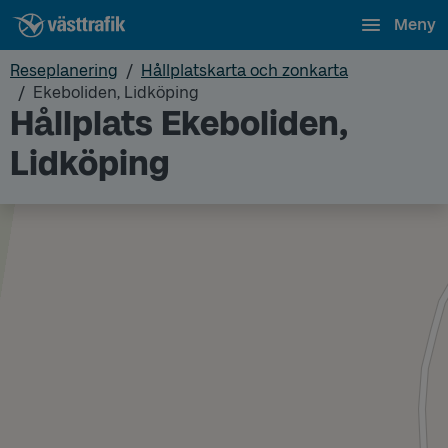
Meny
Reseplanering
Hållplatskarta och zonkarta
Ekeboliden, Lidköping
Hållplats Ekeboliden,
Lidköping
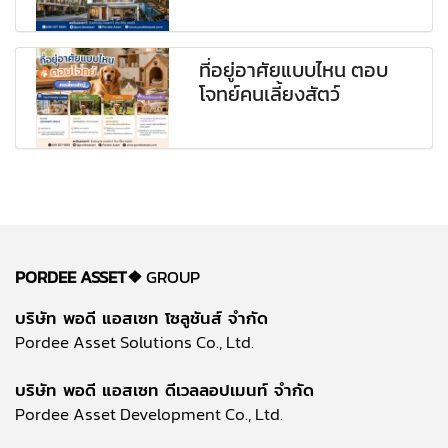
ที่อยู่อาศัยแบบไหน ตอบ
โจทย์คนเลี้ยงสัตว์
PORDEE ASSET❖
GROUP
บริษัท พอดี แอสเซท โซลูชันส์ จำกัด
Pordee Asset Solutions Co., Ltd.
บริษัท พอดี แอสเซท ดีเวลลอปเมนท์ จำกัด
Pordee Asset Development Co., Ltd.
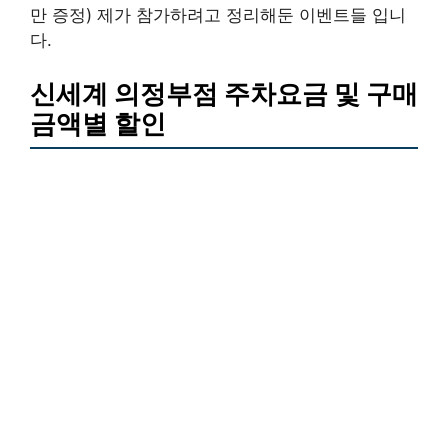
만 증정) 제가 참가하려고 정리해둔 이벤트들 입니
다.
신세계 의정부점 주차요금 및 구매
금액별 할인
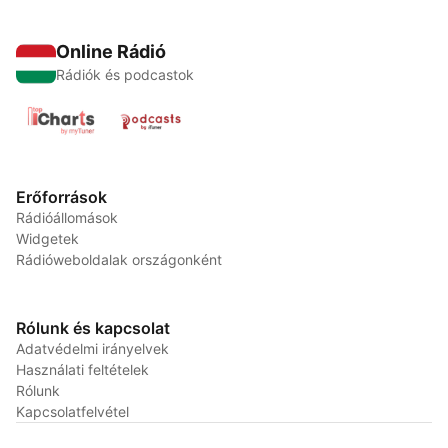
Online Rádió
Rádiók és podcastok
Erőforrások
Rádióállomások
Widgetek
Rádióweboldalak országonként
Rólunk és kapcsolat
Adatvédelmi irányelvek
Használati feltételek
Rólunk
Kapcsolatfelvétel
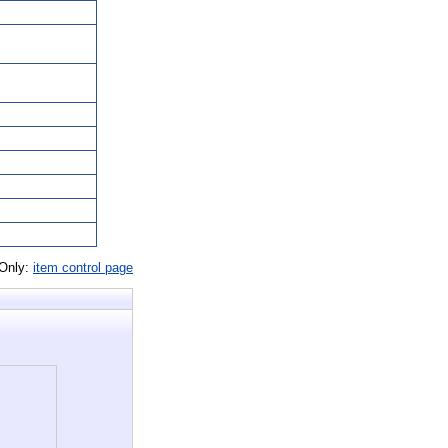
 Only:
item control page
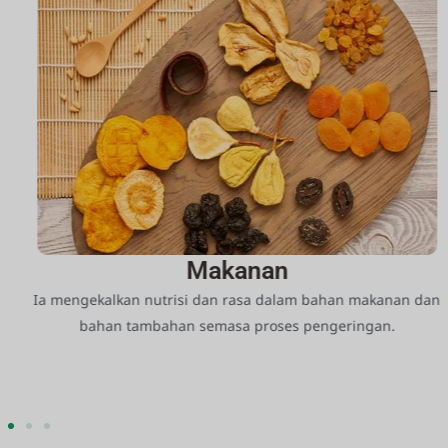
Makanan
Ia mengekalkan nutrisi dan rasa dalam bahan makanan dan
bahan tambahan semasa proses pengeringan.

▶ **Problem to work on**
Retype, word for word, the line containing "Kapcsolatfelvétel" and each line after it through the end of the data, leaving any picture out.

▶ **Written answer**
Kapcsolatfelvétel
 Only:
item control page
Makanan
Ia mengekalkan nutrisi dan rasa dalam bahan makanan dan
bahan tambahan semasa proses pengeringan.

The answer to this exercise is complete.